U-BIX CORPORATION and EDILBERTO B. BRAVO VS VALERIE ANNE H. HOLLERO 570 SCRA 373 (2008)

U-BIX CORPORATION and EDILBERTO B. BRAVO

VS

VALERIE ANNE H. HOLLERO
570 SCRA 373 (2008)

An employer who seeks to dismiss an employee must afford the latter ample opportunity to be heard and to defend himself with the assistance of his representative if he so desires.

Valerie Anne H. Hollero was hired as a management trainee and was eventually promoted to facilities manager by U-Bix Corporation (U-Bix). Hollero and three other employees were later sent to the United States for two months of training for a newly acquired franchise. Before she left, she signed a contract with U-Bix which reads that ―VALERIE ANNE H. HOLLERO shall remain in the employ of U-BIX CORPORATION for a period of five (5) years from completion of her U.S. Training otherwise she shall reimburse U-BIX CORPORATION for all costs (prorated) and expenses which U-BIX CORPORATION incurred for her (Hollero’s) training in the U.S‖

U-Bix, citing Hollero’s supposed ―pattern of tardiness, absences, neglect of duties and lack of interest,‖ terminated her employment for loss of trust and confidence. U-Bix then filed against Hollero before the Labor Arbiter for the reimbursement of training expenses and damages. Subsequently, Hollero also filed a complaint against U-Bix for illegal dismissal.

The Labor Arbiter (LA) rendered a decision declaring that the dismissal of Hollero is valid and legal and ordered her to pay U-Bix the reimbursement of her training. It dismissed Hollero’s complaint for lack of merit. On appeal before the National Labor Relations Commission (NLRC), the NLRC reversed the LA’s decision. A Motion for Reconsideration was filed but subsequently denied by NLRC. The Court of Appeals affirmed the lower court’s decision.

ISSUES:
Whether or not Hollero was illegally dismissed by U-Bix

HELD:
U-Bix failed to discharge the burden of proof that Hollero’s dismissal is for a valid and just cause
In termination cases, the employer has the burden of proving that the dismissal is for a valid and just cause.

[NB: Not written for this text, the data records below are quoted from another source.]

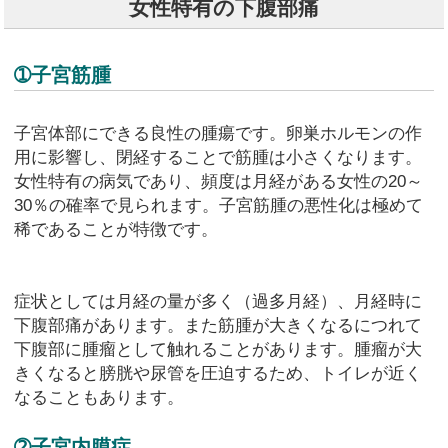
女性特有の下腹部痛
➀子宮筋腫
子宮体部にできる良性の腫瘍です。卵巣ホルモンの作
用に影響し、閉経することで筋腫は小さくなります。
女性特有の病気であり、頻度は月経がある女性の20～
30％の確率で見られます。子宮筋腫の悪性化は極めて
稀であることが特徴です。
症状としては月経の量が多く（過多月経）、月経時に
下腹部痛があります。また筋腫が大きくなるにつれて
下腹部に腫瘤として触れることがあります。腫瘤が大
きくなると膀胱や尿管を圧迫するため、トイレが近く
なることもあります。
➁子宮内膜症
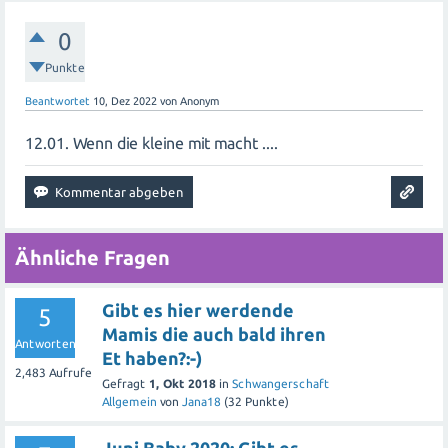
0
Punkte
Beantwortet
10, Dez 2022
von
Anonym
12.01. Wenn die kleine mit macht ....
Ähnliche Fragen
Gibt es hier werdende
5
Mamis die auch bald ihren
Antworten
Et haben?:-)
2,483
Aufrufe
Gefragt
1, Okt 2018
in
Schwangerschaft
Allgemein
von
Jana18
(
32
Punkte)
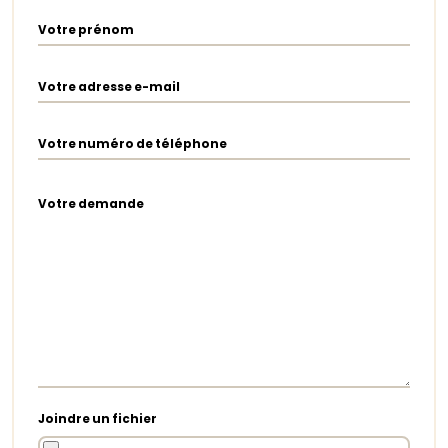
Votre prénom
Votre adresse e-mail
Votre numéro de téléphone
Votre demande
Joindre un fichier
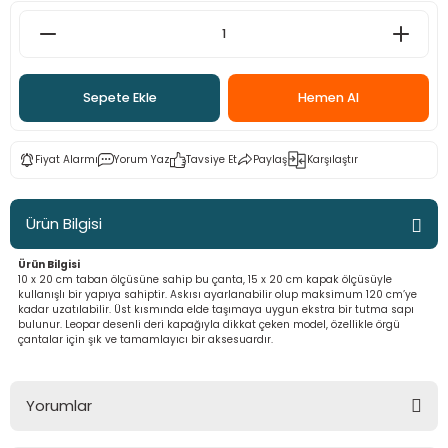
 - Saç İpleri
arı
MLİ MAKROME İPİ
 Halkalar
Sultan Puffy Işıltı
emeler
rı
Sultan Pullim Işıltı
Sepete Ekle
Hemen Al
Sultan Pullu İp
Fiyat Alarmı
Yorum Yaz
Tavsiye Et
Paylaş
Karşılaştır
Sultan Simli Polyester Ribbon
Ürün Bilgisi
Ürün Bilgisi
t
eri
10 x 20 cm taban ölçüsüne sahip bu çanta, 15 x 20 cm kapak ölçüsüyle
kullanışlı bir yapıya sahiptir. Askısı ayarlanabilir olup maksimum 120 cm’ye
kadar uzatılabilir. Üst kısmında elde taşımaya uygun ekstra bir tutma sapı
etler
eri
bulunur. Leopar desenli deri kapağıyla dikkat çeken model, özellikle örgü
çantalar için şık ve tamamlayıcı bir aksesuardır.
Yorumlar
plar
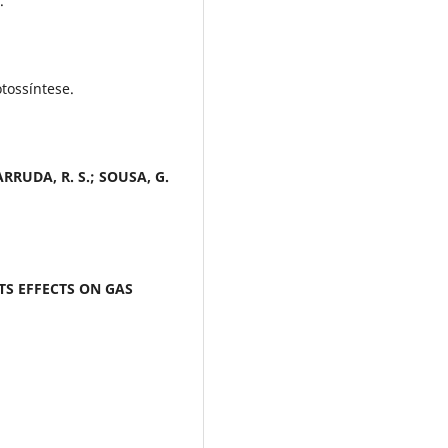
.
otossíntese.
 ARRUDA, R. S.; SOUSA, G.
TS EFFECTS ON GAS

While an employer enjoys a wider latitude of discretion in terminating the employment of managerial employees, managerial employees are also entitled to security of tenure and cannot be arbitrarily dismissed at any time and without cause as reasonably established in an appropriate investigation.

In the case at bar, U-Bix failed to substantiate their allegations of Hollero’s habitual absenteeism, habitual tardiness, neglect of duties, and lack of interest. Daily time records, attendance records, or other documentary evidence attesting to these grounds could have readily been presented to support the allegations but none was.

The merits of a complaint for illegal dismissal do not depend on its prayer but on whether the employer discharges its burden of proving that the dismissal is valid.

U-Bix failed to comply with the procedural due process of dismissing an employee. In another vein, the Court finds that U-Bix and Bravo failed to comply with the procedural requirements for a valid dismissal. Hollero being a manager did not excuse them from observing such procedural requirements.

The notice does not inform outright the employee that an investigation will be conducted on the charges particularized therein which, if proven, will result to her dismissal. It does not contain a plain statement of the charges of malfeasance or misfeasance nor categorically state the effect on her employment if the charges are proven to be true. It does not apprise Hollero of possible dismissal should her explanation prove unsatisfactory. Besides, the U-Bix and Bravo did not even establish that Hollero received the memorandum.

Neither did U-Bix and Bravo show that they conducted a hearing or conference during which Hollero, with the assistance of counsel if she so desired, had opportunity to respond to the charge, present her evidence, or rebut the evidence presented against her. The meeting with Hollero on December 23, 1996 did not satisfy the hearing requirement, for Hollero was not given the opportunity to avail herself of counsel.

Article 277(b) of the Labor Code mandates that an employer who seeks to dismiss an employee must ―afford the latter ample opportunity to be heard and to defend himself with the assistance of his representative if he so desires.‖ Expounding on this provision, the Court held that ―'[a]mple opportunity’ connotes every kind of assistance that management must accord the employee to enable him to prepare adequately for his defense including legal representation‖.